Start of DATA SUPPLIED

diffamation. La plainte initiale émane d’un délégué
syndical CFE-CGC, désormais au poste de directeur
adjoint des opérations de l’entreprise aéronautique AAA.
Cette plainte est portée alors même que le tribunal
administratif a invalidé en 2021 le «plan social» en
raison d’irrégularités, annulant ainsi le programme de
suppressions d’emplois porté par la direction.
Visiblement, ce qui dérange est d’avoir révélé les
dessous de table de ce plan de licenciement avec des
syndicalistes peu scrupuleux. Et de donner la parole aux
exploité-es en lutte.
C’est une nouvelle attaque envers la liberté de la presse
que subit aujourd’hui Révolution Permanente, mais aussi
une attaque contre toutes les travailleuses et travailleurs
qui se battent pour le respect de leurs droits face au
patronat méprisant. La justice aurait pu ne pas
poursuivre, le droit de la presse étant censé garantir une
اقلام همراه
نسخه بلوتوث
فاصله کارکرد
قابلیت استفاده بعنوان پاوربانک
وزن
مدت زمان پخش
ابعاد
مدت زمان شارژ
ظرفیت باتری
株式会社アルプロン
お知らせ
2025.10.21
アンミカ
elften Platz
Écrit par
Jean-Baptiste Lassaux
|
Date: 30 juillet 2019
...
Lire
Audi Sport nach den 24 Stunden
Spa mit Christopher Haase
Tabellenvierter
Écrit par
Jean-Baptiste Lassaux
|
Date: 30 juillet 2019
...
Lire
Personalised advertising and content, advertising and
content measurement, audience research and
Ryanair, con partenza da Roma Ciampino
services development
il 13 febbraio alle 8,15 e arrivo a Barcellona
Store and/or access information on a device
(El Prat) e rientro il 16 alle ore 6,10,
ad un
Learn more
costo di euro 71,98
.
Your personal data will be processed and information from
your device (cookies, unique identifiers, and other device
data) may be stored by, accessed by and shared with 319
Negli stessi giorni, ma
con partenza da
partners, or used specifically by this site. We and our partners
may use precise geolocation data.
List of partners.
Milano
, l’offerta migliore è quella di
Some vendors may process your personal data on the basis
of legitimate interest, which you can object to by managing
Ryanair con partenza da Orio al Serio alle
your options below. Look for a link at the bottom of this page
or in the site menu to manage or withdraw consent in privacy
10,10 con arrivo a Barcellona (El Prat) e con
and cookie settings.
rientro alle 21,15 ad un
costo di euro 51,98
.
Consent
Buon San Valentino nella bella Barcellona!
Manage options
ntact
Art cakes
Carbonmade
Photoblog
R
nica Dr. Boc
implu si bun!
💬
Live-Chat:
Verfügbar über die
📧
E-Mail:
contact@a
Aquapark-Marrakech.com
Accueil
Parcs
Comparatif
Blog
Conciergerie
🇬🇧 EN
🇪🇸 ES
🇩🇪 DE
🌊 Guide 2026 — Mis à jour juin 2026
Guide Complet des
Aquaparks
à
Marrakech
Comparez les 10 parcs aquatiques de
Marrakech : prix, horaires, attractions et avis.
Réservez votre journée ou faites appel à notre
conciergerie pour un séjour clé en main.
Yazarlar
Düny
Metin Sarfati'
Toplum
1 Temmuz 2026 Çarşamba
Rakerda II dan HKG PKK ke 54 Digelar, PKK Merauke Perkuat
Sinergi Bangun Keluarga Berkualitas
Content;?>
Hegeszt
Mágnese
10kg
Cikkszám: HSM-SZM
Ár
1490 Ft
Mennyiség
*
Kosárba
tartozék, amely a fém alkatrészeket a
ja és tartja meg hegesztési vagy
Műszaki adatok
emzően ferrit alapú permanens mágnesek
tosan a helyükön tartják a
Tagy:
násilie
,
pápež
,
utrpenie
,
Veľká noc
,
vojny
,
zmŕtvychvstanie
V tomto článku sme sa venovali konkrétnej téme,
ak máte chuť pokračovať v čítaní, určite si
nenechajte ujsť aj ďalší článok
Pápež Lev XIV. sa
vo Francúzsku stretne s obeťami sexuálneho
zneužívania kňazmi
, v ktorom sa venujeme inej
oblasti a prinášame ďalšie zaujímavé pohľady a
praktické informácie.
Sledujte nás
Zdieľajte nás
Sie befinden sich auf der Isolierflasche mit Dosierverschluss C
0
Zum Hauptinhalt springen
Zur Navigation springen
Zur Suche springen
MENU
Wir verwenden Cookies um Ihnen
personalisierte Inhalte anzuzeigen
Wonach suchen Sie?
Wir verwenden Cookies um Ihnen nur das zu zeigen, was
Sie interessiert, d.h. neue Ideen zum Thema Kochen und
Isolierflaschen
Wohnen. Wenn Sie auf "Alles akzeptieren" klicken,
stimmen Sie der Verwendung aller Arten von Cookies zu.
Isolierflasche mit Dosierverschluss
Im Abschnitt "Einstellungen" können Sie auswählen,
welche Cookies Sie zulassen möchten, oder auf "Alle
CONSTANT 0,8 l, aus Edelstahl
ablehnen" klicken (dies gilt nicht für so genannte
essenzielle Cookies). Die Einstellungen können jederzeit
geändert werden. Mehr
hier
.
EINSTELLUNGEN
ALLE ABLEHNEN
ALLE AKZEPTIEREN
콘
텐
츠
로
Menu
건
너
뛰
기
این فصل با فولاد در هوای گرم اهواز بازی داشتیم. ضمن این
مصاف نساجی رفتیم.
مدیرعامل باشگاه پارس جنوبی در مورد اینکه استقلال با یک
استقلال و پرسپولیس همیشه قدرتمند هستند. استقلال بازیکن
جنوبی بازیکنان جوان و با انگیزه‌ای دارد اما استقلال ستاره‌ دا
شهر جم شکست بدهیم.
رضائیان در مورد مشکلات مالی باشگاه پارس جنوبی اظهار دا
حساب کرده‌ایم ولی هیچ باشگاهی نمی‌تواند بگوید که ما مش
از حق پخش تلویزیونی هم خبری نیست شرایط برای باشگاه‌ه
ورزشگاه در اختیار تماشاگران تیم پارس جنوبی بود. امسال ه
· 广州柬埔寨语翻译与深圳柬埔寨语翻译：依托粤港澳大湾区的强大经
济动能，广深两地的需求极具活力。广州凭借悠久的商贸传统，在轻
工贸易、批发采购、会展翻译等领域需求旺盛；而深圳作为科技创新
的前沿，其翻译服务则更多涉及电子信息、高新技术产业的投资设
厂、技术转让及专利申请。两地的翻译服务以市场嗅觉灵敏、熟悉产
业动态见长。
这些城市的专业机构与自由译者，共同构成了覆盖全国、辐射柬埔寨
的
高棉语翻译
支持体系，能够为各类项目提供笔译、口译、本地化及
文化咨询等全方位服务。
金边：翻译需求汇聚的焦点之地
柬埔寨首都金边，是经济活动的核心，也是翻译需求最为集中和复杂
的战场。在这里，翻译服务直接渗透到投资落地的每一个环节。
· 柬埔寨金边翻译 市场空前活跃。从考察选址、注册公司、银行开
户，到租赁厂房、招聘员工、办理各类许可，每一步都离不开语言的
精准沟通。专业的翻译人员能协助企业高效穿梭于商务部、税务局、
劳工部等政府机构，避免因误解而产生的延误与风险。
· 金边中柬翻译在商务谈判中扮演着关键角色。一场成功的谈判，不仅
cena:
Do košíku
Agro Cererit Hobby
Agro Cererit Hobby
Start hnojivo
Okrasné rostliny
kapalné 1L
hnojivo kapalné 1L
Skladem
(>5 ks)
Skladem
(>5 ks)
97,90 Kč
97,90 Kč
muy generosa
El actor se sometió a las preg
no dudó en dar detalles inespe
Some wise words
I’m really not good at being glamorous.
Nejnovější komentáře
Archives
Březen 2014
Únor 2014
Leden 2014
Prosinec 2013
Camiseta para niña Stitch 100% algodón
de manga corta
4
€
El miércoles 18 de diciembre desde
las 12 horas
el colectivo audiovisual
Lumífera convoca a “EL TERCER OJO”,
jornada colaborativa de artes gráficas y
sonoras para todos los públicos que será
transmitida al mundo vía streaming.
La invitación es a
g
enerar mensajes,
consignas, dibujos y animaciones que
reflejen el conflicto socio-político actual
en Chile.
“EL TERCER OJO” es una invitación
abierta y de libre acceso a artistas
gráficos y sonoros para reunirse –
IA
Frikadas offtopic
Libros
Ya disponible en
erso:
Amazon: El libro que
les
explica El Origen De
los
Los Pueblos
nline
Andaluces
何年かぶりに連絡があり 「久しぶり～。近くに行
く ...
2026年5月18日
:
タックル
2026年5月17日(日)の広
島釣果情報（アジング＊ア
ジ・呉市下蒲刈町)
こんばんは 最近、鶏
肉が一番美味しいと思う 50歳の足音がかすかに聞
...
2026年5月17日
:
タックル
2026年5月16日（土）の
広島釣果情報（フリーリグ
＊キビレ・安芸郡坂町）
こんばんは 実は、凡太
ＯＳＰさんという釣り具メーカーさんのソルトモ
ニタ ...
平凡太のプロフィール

End of DATA SUPPLIED

- _TASK DETAILS_: Retype exactly the lines above, from the one with "suppressions d’emplois porté" through the one with "une attaque contre", inclusive.

- _RESULT OF THIS EXERCISE_:
suppressions d’emplois porté par la direction.
Visiblement, ce qui dérange est d’avoir révélé les
dessous de table de ce plan de licenciement avec des
syndicalistes peu scrupuleux. Et de donner la parole aux
exploité-es en lutte.
C’est une nouvelle attaque envers la liberté de la presse
que subit aujourd’hui Révolution Permanente, mais aussi
une attaque contre toutes les travailleuses et travailleurs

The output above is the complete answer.